И будто ошеломленный пришедшими в голову мыслями, Людовик VII поднял глаза и посмотрел в лицо аббату странным невидящим взглядом. Затем, засунув руки в рукава – пальцы должны легко водить пером, – он повернулся и торопливо зашагал к себе в кабинет. Хилый задыхающийся Бернар едва поспевал за ним.

– Сын мой, – проговорил он, еле переводя дыхание, – этот вопрос следует решать, только хорошенько все обдумав. Ведь речь идет о богатейшей Аквитании.

– К чему Аквитания человеку, не имеющему наследника? – спросил Людовик VII. – Я должен оставить Францию сыну другого мужчины? Избави Бог! Я был ослеплен – сперва огромным владением, потом красивым лицом и обаятельным обхождением. Но теперь у меня открылись глаза, и я ясно вижу свое предначертание, свой долг. Я без промедления напишу письмо папе римскому.

Задержки – не по его вине – в различных инстанциях заставили Людовика VII прождать более года, прежде чем его просьба о разводе была удовлетворена. Это, в конце концов, случилось в первых числах 1152 года. Окончательное решение было принято на собрании епископов в Париже. Как только оно стало известно, Людовик VII направил соответствующее послание Альеноре и закрылся в своей половине дворца, надеясь, что она уедет, не требуя прощальной аудиенции. Хрупкий цветок его любви к Альеноре никогда по-настоящему не распускался, не имел ни малейшего шанса расцвести в полную силу. Она часто разочаровывала и раздражала его, а с того момента, когда он решил ходатайствовать о разводе, он постоянно настраивал себя против нее и порой, к своему удовлетворению, чувствовал, что уже ненавидит ее.
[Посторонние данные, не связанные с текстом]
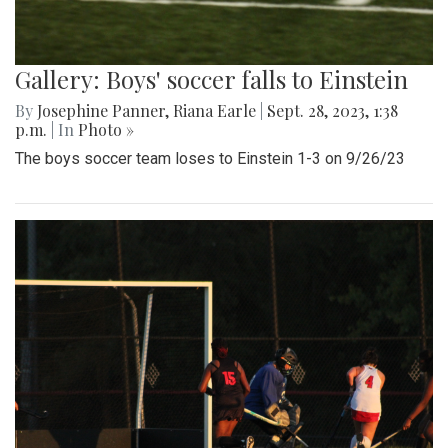
Gallery: Boys' soccer falls to Einstein
By
Josephine Panner
,
Riana Earle
|
Sept. 28, 2023, 1:38
p.m.
| In
Photo »
The boys soccer team loses to Einstein 1-3 on 9/26/23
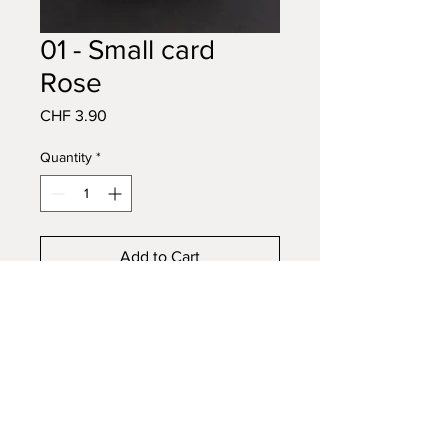
01 - Small card
Rose
Price
CHF 3.90
Quantity
*
Add to Cart
Buy Now
A7 small card with kraft envelope
CARTE
EN IMAGE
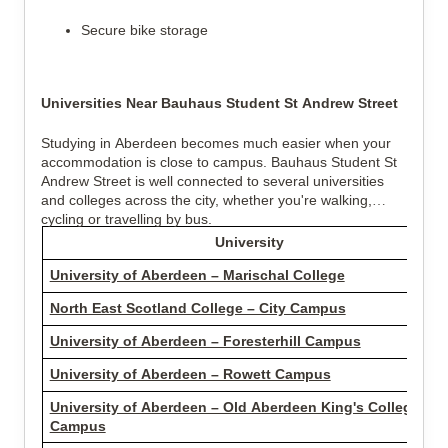
Secure bike storage
Universities Near Bauhaus Student St Andrew Street
Studying in Aberdeen becomes much easier when your
accommodation is close to campus. Bauhaus Student St
Andrew Street is well connected to several universities
and colleges across the city, whether you're walking,
cycling or travelling by bus.
University
University of Aberdeen – Marischal College
North East Scotland College – City Campus
University of Aberdeen – Foresterhill Campus
University of Aberdeen – Rowett Campus
University of Aberdeen – Old Aberdeen King's College
Campus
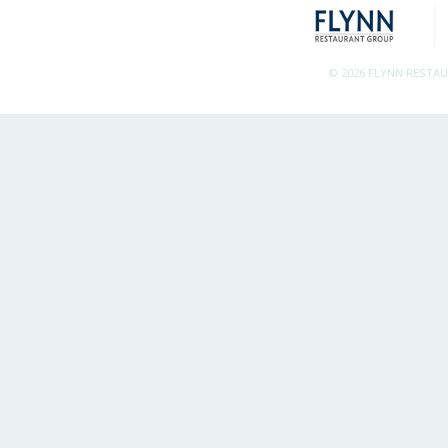
© 2026 FLYNN RESTA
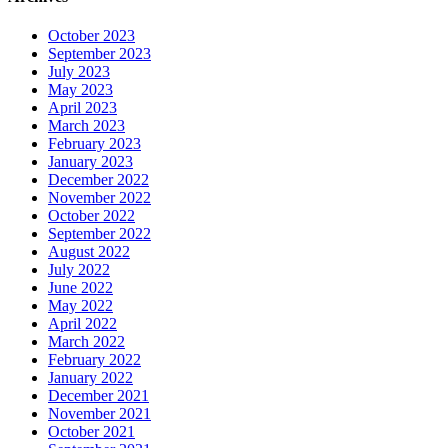
October 2023
September 2023
July 2023
May 2023
April 2023
March 2023
February 2023
January 2023
December 2022
November 2022
October 2022
September 2022
August 2022
July 2022
June 2022
May 2022
April 2022
March 2022
February 2022
January 2022
December 2021
November 2021
October 2021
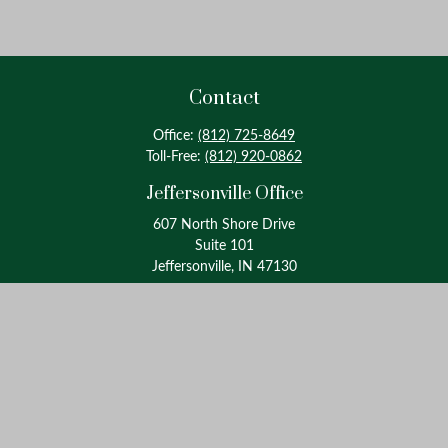
Contact
Office:
(812) 725-8649
Toll-Free:
(812) 920-0862
Jeffersonville Office
607 North Shore Drive
Suite 101
Jeffersonville, IN 47130
Louisville Office
4175 Westport Road
Suite 100
Louisville, KY 40207
info@oxinaspartners.com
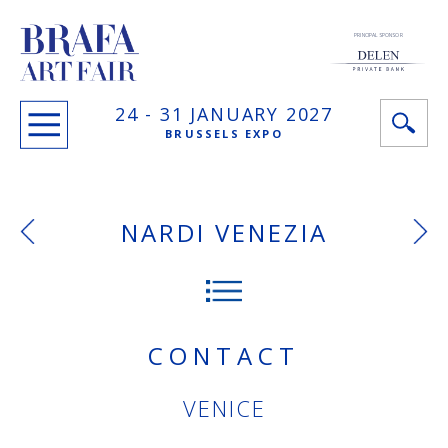
PRINCIPAL SPONSOR
24 -
31 JANUARY
2027
BRUSSELS EXPO
NARDI VENEZIA
CONTACT
VENICE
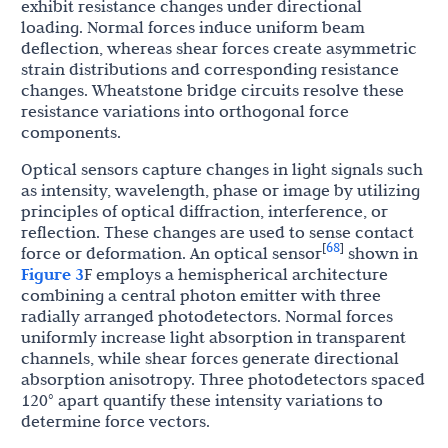
exhibit resistance changes under directional
loading. Normal forces induce uniform beam
deflection, whereas shear forces create asymmetric
strain distributions and corresponding resistance
changes. Wheatstone bridge circuits resolve these
resistance variations into orthogonal force
components.
Optical sensors capture changes in light signals such
as intensity, wavelength, phase or image by utilizing
principles of optical diffraction, interference, or
reflection. These changes are used to sense contact
68
[
]
force or deformation. An optical sensor
shown in
Figure 3
F employs a hemispherical architecture
combining a central photon emitter with three
radially arranged photodetectors. Normal forces
uniformly increase light absorption in transparent
channels, while shear forces generate directional
absorption anisotropy. Three photodetectors spaced
120° apart quantify these intensity variations to
determine force vectors.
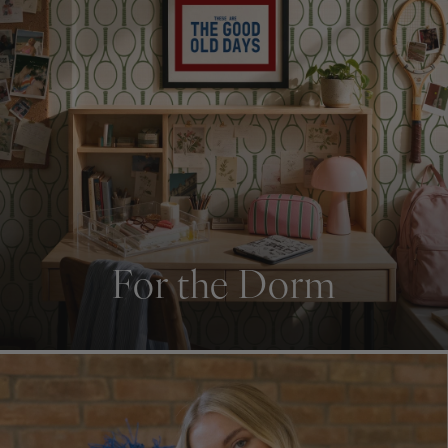
For the Dorm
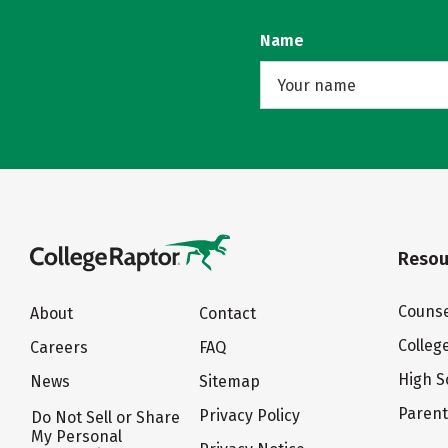
Name
Resou
Counse
About
Contact
Colleg
Careers
FAQ
High S
News
Sitemap
Paren
Privacy Policy
Do Not Sell or Share
My Personal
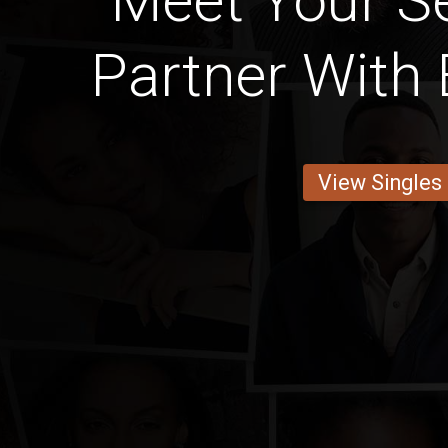
Meet Your S
Partner With 
View Singles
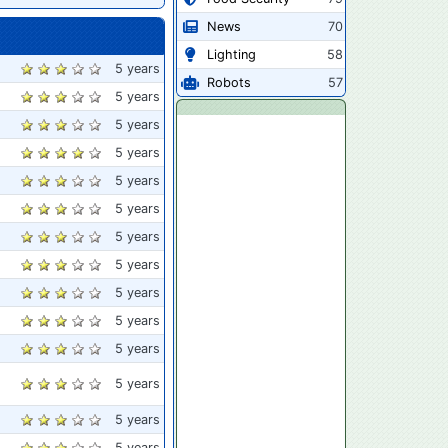
News
70
Lighting
58
5 years
Robots
57
5 years
5 years
5 years
5 years
5 years
5 years
5 years
5 years
5 years
5 years
5 years
5 years
5 years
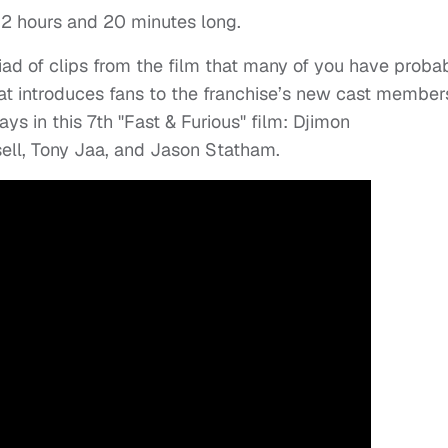
t 2 hours and 20 minutes long.
riad of clips from the film that many of you have proba
hat introduces fans to the franchise’s new cast member
ys in this 7th "Fast & Furious" film: Djimon
ell, Tony Jaa, and Jason Statham.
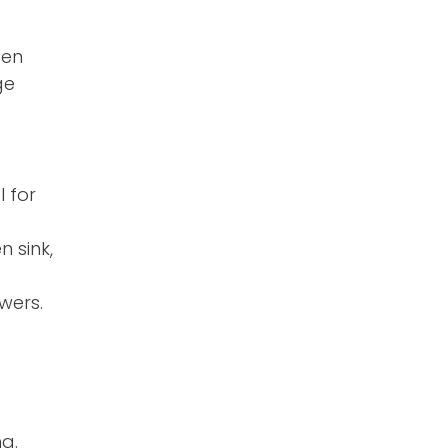
pen
ge
l for
 sink,
wers.
g.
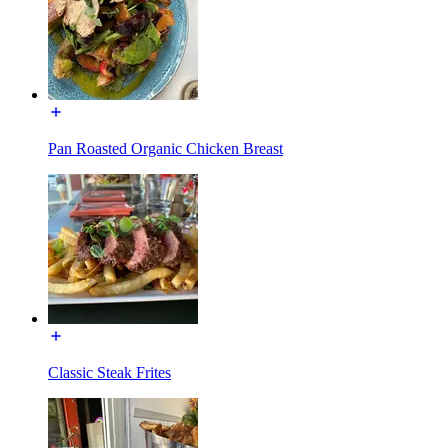
Pan Roasted Organic Chicken Breast
Classic Steak Frites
Но в то же время у него не хватало духу сказать ей прямо в лицо «прощай». Беспокоила совесть. Да и вопрос о судьбе детей не был решен.

Еще в самом начале процесса о разводе Альенора попросила короля позволить ей взять девочек с собой. Она, убеждая, говорила, что Мария, пяти лет от роду, и Аликс, очаровательная крошка, еще слишком малы, чтобы оставаться без матери, что солнечный климат Аквитании благоприятно скажется на их здоровье. Альенора обещала не дать им забыть, что они – принцессы Франции, и, как только они достигнут совершеннолетия, прислать их в Париж и не вмешиваться в устройство их дальнейшей судьбы. Поскольку девочки всякий раз напоминали ему об отсутствии у него сына и поскольку имелись все признаки, что с годами не станут похожими на мать, король не испытывал удовольствия от общения со своими детьми и почти склонялся к тому, чтобы удовлетворить просьбу Альеноры. Когда же он намекнул советникам о своем намерении позволить девочкам уехать с матерью в Аквитанию, то поднялась целая буря протестов. Мол, маленькие принцессы принадлежат Франции; через несколько лет они уже будут невестами и очень ценными фигурами в политической игре, однако выдать их замуж будет значительно труднее, если они вырастут в Аквитании своевольными, неженственными, сорвиголовами, похожими на… нужно ли говорить – на кого? Девочки должны остаться в Париже и получить надлежащее воспитание. Здесь они подготовятся к своей будущей роли жены – кроткой, благочестивой, послушной. В конце концов мать, не имеет на них никаких прав, а отец не должен уклоняться от своих прямых обязанностей.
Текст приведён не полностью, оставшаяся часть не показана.